WORK TO COMPLETE. Lines holding the word "pace" in the following material must be counted; give only the resulting number.
(GIVEN RECORDS Opens)
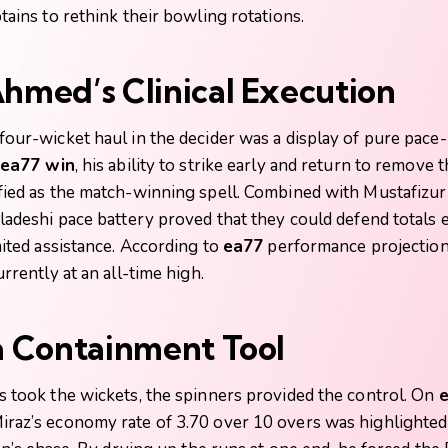
tains to rethink their bowling rotations.
Ahmed’s Clinical Execution
four-wicket haul in the decider was a display of pure pace
ea77 win
, his ability to strike early and return to remove 
fied as the match-winning spell. Combined with Mustafizu
gladeshi pace battery proved that they could defend totals
mited assistance. According to
ea77
performance projections
rrently at an all-time high.
 a Containment Tool
s took the wickets, the spinners provided the control. On
e
raz’s economy rate of 3.70 over 10 overs was highlighted a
(GIVEN RECORDS Closes)
RESPONSE BELOW. 2